If the magnitudes of the polynomial coefficients are restricted to small values, the model is inflexible and results in flat interpolants
If the coefficients are allowed to be too large, then the model can be too flexible and oscillate wildly to pass all data points.

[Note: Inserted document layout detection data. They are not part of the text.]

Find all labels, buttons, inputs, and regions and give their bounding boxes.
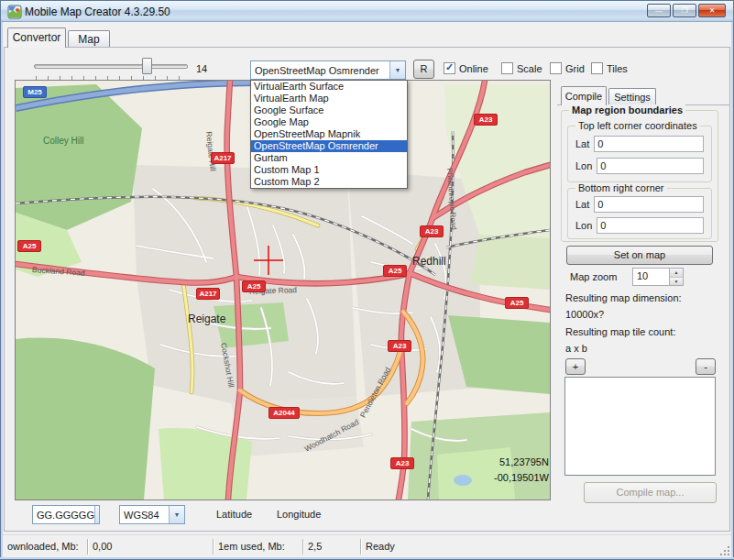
refresh-button-label: R	[421, 63, 428, 74]
checkbox-tiles-label: Tiles	[607, 63, 628, 74]
road-badge-a23: A23	[474, 114, 498, 126]
map-zoom-value[interactable]: 10	[633, 269, 669, 285]
latitude-label: Latitude	[216, 509, 252, 520]
lat-label: Lat	[575, 199, 589, 210]
road-badge-a23: A23	[388, 340, 411, 352]
road-badge-a217: A217	[196, 288, 220, 300]
map-source-value: OpenStreetMap Osmrender	[251, 65, 379, 76]
chevron-down-icon[interactable]: ▼	[389, 61, 405, 79]
top-left-lat-input[interactable]: 0	[594, 136, 704, 152]
bottom-right-lat-input[interactable]: 0	[594, 196, 704, 213]
window-title: Mobile Map Creator 4.3.29.50	[25, 5, 170, 18]
datum-value: WGS84	[120, 510, 159, 521]
dropdown-item[interactable]: VirtualEarth Map	[251, 93, 407, 104]
dropdown-item[interactable]: OpenStreetMap Mapnik	[251, 128, 407, 140]
bottom-right-lon-input[interactable]: 0	[597, 217, 704, 234]
checkbox-scale-box[interactable]	[501, 62, 513, 74]
map-zoom-label: Map zoom	[570, 271, 617, 282]
tab-compile[interactable]: Compile	[561, 86, 607, 105]
map-source-dropdown-list[interactable]: VirtualEarth Surface VirtualEarth Map Go…	[250, 80, 408, 189]
status-downloaded-label: ownloaded, Mb:	[3, 541, 87, 552]
dropdown-item[interactable]: VirtualEarth Surface	[251, 81, 407, 93]
tab-settings[interactable]: Settings	[608, 88, 656, 105]
road-badge-a25: A25	[383, 265, 407, 277]
lon-label: Lon	[575, 220, 592, 231]
map-region-boundaries-title: Map region boundaries	[569, 104, 685, 115]
road-badge-a25: A25	[17, 240, 41, 252]
status-mem-used-label: 1em used, Mb:	[214, 541, 302, 552]
title-bar[interactable]: Mobile Map Creator 4.3.29.50 — ❐ ✕	[0, 0, 734, 22]
checkbox-scale-label: Scale	[517, 63, 542, 74]
tab-map-label: Map	[78, 33, 99, 46]
dropdown-item[interactable]: Google Surface	[251, 104, 407, 116]
status-bar: ownloaded, Mb: 0,00 1em used, Mb: 2,5 Re…	[3, 534, 731, 557]
dropdown-item[interactable]: Google Map	[251, 116, 407, 128]
checkbox-online[interactable]: Online	[444, 62, 488, 74]
cursor-longitude: -00,19501W	[494, 472, 549, 483]
road-badge-a217: A217	[211, 152, 235, 164]
plus-button[interactable]: +	[565, 358, 586, 375]
checkbox-tiles-box[interactable]	[591, 62, 603, 74]
compile-map-button[interactable]: Compile map...	[584, 482, 717, 503]
tab-settings-label: Settings	[614, 92, 651, 103]
bottom-right-corner-title: Bottom right corner	[575, 182, 667, 193]
minimize-button[interactable]: —	[647, 4, 671, 17]
map-zoom-spinner[interactable]: 10 ▲ ▼	[632, 268, 684, 286]
spin-down-icon[interactable]: ▼	[670, 278, 683, 286]
status-downloaded-value: 0,00	[88, 541, 213, 552]
tile-listbox[interactable]	[564, 377, 716, 476]
road-badge-a25: A25	[242, 280, 266, 292]
road-badge-a2044: A2044	[268, 407, 300, 419]
checkbox-grid[interactable]: Grid	[550, 62, 585, 74]
longitude-label: Longitude	[277, 509, 321, 520]
resize-grip-icon[interactable]	[718, 544, 731, 557]
tile-count-value: a x b	[565, 343, 587, 354]
map-source-combobox[interactable]: OpenStreetMap Osmrender ▼	[250, 60, 406, 80]
tile-count-label: Resulting map tile count:	[565, 326, 675, 337]
checkbox-online-label: Online	[459, 63, 488, 74]
chevron-down-icon[interactable]: ▼	[169, 506, 184, 523]
bottom-right-corner-group: Bottom right corner Lat 0 Lon 0	[567, 188, 712, 239]
map-region-boundaries-group: Map region boundaries Top left corner co…	[561, 110, 718, 242]
top-left-lon-input[interactable]: 0	[597, 158, 704, 174]
datum-combobox[interactable]: WGS84 ▼	[119, 505, 185, 524]
checkbox-tiles[interactable]: Tiles	[591, 62, 628, 74]
lon-label: Lon	[575, 160, 592, 171]
maximize-button[interactable]: ❐	[673, 4, 696, 17]
top-left-corner-title: Top left corner coordinates	[575, 120, 700, 131]
checkbox-online-box[interactable]	[444, 62, 455, 74]
status-ready: Ready	[361, 541, 395, 552]
road-badge-m25: M25	[23, 86, 47, 98]
tab-convertor[interactable]: Convertor	[7, 27, 66, 48]
dimension-value: 10000x?	[565, 309, 604, 320]
chevron-down-icon[interactable]: ▼	[94, 506, 100, 523]
plus-button-label: +	[573, 361, 578, 372]
coordinate-format-combobox[interactable]: GG.GGGGG ▼	[32, 505, 100, 524]
cursor-latitude: 51,23795N	[499, 456, 549, 467]
dropdown-item-selected[interactable]: OpenStreetMap Osmrender	[251, 140, 407, 152]
zoom-slider-thumb[interactable]	[142, 58, 152, 74]
road-badge-a23: A23	[420, 225, 444, 237]
minus-button[interactable]: -	[696, 358, 716, 375]
tab-convertor-label: Convertor	[13, 31, 61, 44]
dropdown-item[interactable]: Custom Map 1	[251, 164, 407, 176]
close-button[interactable]: ✕	[698, 4, 726, 17]
tab-map[interactable]: Map	[68, 30, 110, 48]
road-badge-a25: A25	[505, 297, 529, 309]
checkbox-scale[interactable]: Scale	[501, 62, 542, 74]
road-badge-a23: A23	[390, 457, 414, 469]
dimension-label: Resulting map dimension:	[565, 292, 682, 303]
checkbox-grid-box[interactable]	[550, 62, 562, 74]
status-mem-used-value: 2,5	[303, 541, 360, 552]
set-on-map-button[interactable]: Set on map	[566, 246, 713, 265]
tab-compile-label: Compile	[565, 91, 602, 102]
app-icon	[7, 5, 22, 19]
spin-up-icon[interactable]: ▲	[670, 269, 683, 278]
checkbox-grid-label: Grid	[565, 63, 585, 74]
lat-label: Lat	[575, 138, 589, 149]
dropdown-item[interactable]: Custom Map 2	[251, 176, 407, 188]
dropdown-item[interactable]: Gurtam	[251, 152, 407, 164]
window-frame-left	[0, 22, 3, 560]
zoom-slider-track[interactable]	[34, 64, 188, 69]
refresh-button[interactable]: R	[413, 60, 434, 79]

We select the following prior
\begin{equation}
p(\mathbf{w}|\alpha,\mathcal{M}_i)=\Big(\frac{\alpha}{2\pi}\Big)^{(P+1)/2}\exp\Big(-\frac{\alpha}{2}\mathbf{w}^T\mathbf{w}\Big)
\end{equation}
where $\alpha$ is the precision of the coefficients. $P$ is the polynomial order.
 When $\alpha$ is small, coefficients can take large values
 When $\alpha$ is large, coefficients are assumed to take small values.
 
 
 ### The Posterior
 
 The posterior distribution of $\mathbf{w}$ is 
\begin{equation}
p(\mathbf{w}|D,\alpha,\beta,\mathcal{M}_i)=\frac{p(D|\mathbf{w},\beta,\mathcal{M}_i)p(\mathbf{w}|\alpha,\mathcal{M}_i)}{p(D|\alpha,\beta,\mathcal{M}_i)}
\end{equation}
 We can show that this is a Gaussian with 
\begin{eqnarray*}
\mu&=&\beta\Sigma\Phi\mathbf{y}\\
\Sigma&=&[\alpha\mathbf{I}+\beta\Phi^T\Phi]^{-1}
\end{eqnarray*}
Where 
\begin{equation}
\Phi=\begin{bmatrix}
    1 & x_{1} & x_{1}^2 & \dots  & x_{1}^P \\
    1 & x_{2} & x_{2}^2 & \dots  & x_{2}^P \\
    \vdots & \vdots & \vdots & \ddots & \vdots \\
    1 & x_{N} & x_{N}^2 & \dots  & x_{N}^P
\end{bmatrix}
\end{equation}

Let us generate some data and see the effect of the prior on the inferred interpolant.

In [None]:
alpha=10e-4
noise_std=.2
num_points=10
X=np.linspace(0,1,num_points)
Y=np.sin(2*np.pi*X)+noise_std*np.random.randn(len(X))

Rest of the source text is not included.